ORGANISED MONEY MARKET
1. Treasury Bill Market :
This market deals in treasury bills which are popularly of three types
91 days, 182 days and 364 days.
These bills are securities issued by the government. They are sold
through an auction process announced by RBI at a discount to its face
value.
They are largely held by RBI for financing the Central Government
temporary deficits.
2. Commercial Bill Market :
This market deals in bills of exchange both domestic and foreign. A
seller (drawer) draws bill on buyer (drawee) to receive payment in a
stipulated period of time. They can be endorsed, purchased and
rediscounted by the commercial banks and financial institutions.
3. Commercial Paper Market (Cps):
The schemes of commercial paper were introduced to enable the
companies to obtain funds from the market. As per RBI guidelines,
CPs can be issued by companies satisfying the following conditions:
The minimum tangible net worth of the company should not be
less than 4 crores.
The minimum working capital of the company should not be
less than 4 crores.
The firms equity shares should be listed on the stock exchange.
The CP should receive a minimum rating of A2 / P4 from Crisil.
The present maturity period ranges from 7 days to 1 year are issued in
multiples of 5 lakhs subject to a minimum size of 25 lakhs to a single
investor.

4. Mutual Funds :
A mutual fund body corporate is registered with SEBI. It pools surplus
funds from the investors to invest it in shares, bonds, government
securities and other financial securities in the capital market.
They can be financial intermediaries that collect funds from the public
and invest it on behalf of them. SEBI is the Directory Authority for
mutual funds.
5. Stock Market :
Shares of different companies are traded in order to enable the general
public to invest in these shares. The stock exchange is an association
or a body of individuals formed for purpose of assisting, regulating or
controlling the transactions of buying and selling securities between
investors.
6. Call Money Market :
It is also known as Inter-bank call money market. In this market the
lending and borrowing transactions are only for 1 day between banks.
These one day transactions include demand from deficit commercial
banks while the supply comes from commercial banks with surplus
funds.
7. Certificate of Deposit Market (CDs) :
This scheme of CDs was introduced by RBI. The main purpose of
CDs is to enable the commercial banks to raise funds from the market
at present the maturity period of CDs issued ranges from 7 days to 1
year.
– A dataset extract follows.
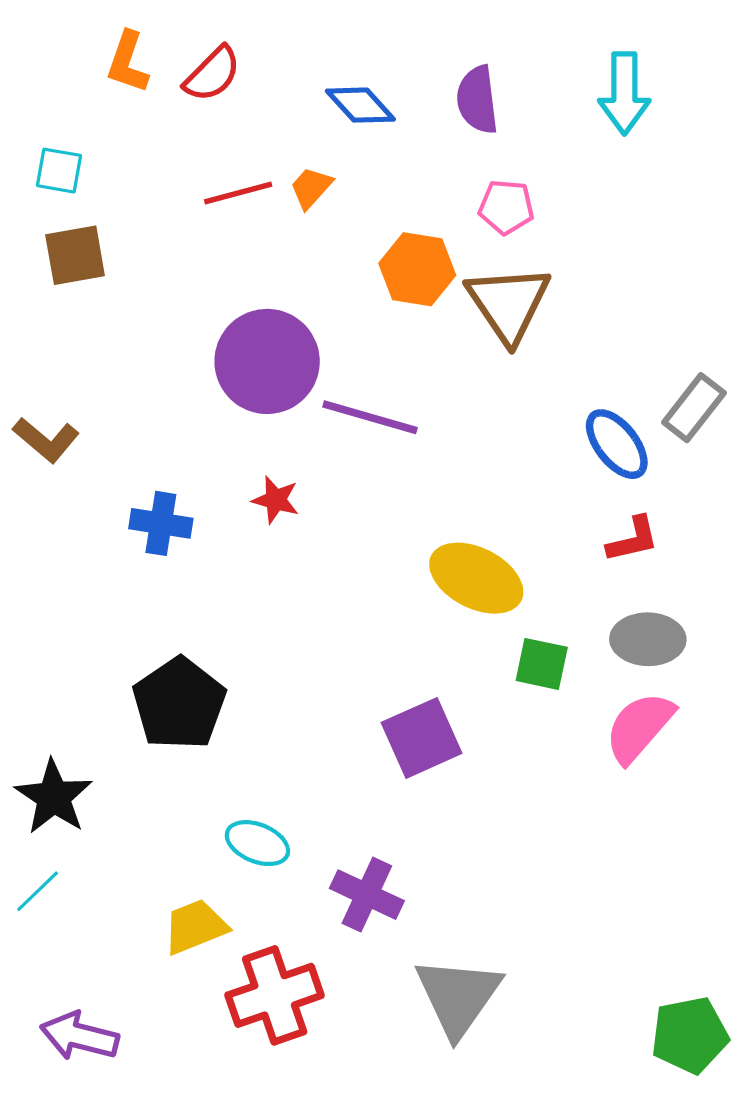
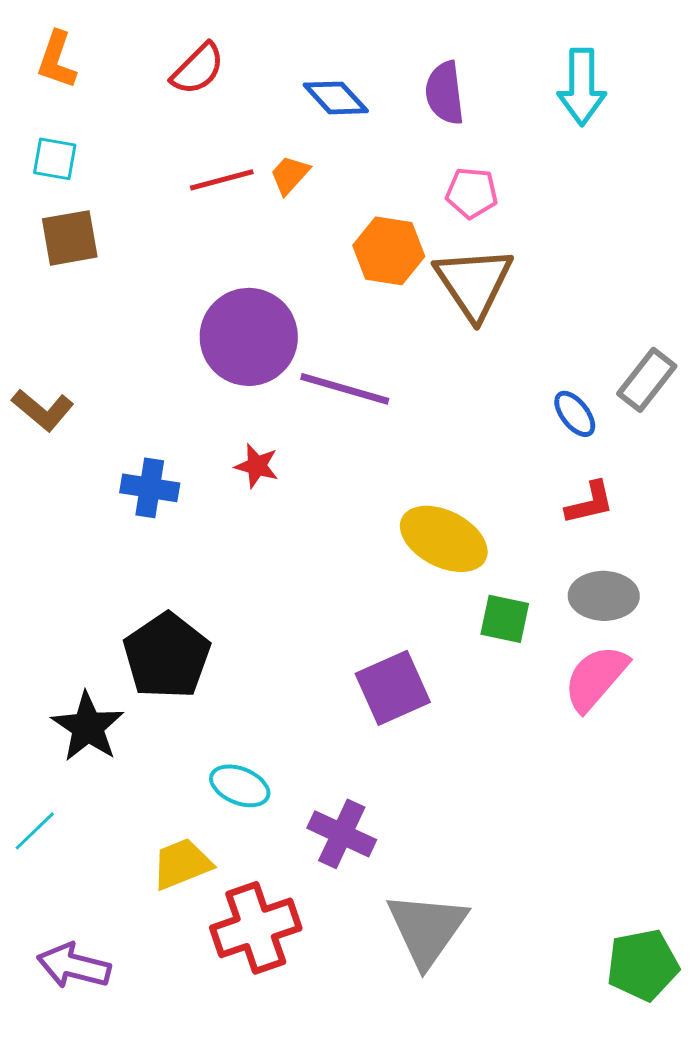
orange L-shape: (128, 62) -> (57, 60), moved
blue ellipse: (617, 444) -> (575, 414), size x0.7
black star: (54, 797) -> (88, 727), moved

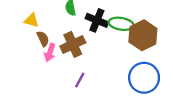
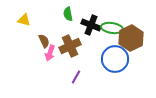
yellow triangle: (31, 20) -> (24, 20), moved
blue circle: (144, 78) -> (115, 59), moved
The CDs are issued in multiples of 25 lakhs to a minimum size
of 1 crore.
8. Repurchase Agreements :
In 1992, RBI had introduced these agreements and the period of these
agreements is 2 days to 14 days. They are classified into the following
2 categories Repo : It is an agreement between banks and RBI thereby RBI
lends money to banks by repurchasing securities. Repo helps to
increase the liquidity with the banks.
Reverse Repo : It is an agreement between banks and RBI
whereby RBI borrows money from the banks by selling
securities. It helps to reduce the excess liquidity with banks.